* PROBLEM DESCRIPTION
Exactly as they appear below, repeat the lines from the one with "Vrai Haut et Crémeux à" through the one with "До Слюдянки ми прибули поїздом з Улаанбаатара". Drop every picture.

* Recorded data
________________________
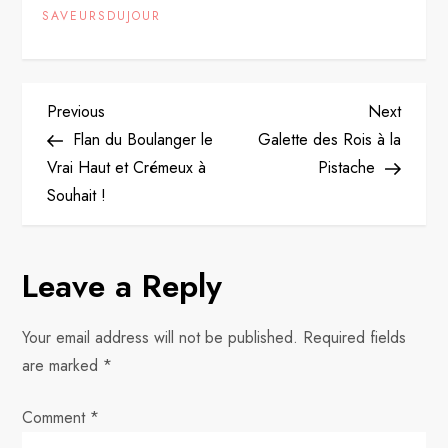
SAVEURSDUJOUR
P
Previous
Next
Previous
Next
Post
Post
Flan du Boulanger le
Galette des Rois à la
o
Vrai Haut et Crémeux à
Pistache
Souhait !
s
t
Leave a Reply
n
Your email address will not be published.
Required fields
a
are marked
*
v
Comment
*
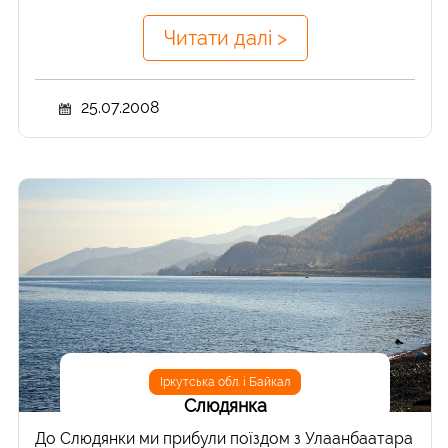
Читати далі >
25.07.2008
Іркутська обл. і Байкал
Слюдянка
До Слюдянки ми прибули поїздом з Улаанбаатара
________________________
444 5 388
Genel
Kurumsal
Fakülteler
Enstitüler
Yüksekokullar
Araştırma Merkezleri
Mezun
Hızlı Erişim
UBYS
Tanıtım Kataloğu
________________________
* RESULT BELOW
Vrai Haut et Crémeux à
Pistache
Souhait !
s
t
Leave a Reply
n
Your email address will not be published.
Required fields
a
are marked
*
v
Comment
*
Читати далі >
25.07.2008
Іркутська обл. і Байкал
Слюдянка
До Слюдянки ми прибули поїздом з Улаанбаатара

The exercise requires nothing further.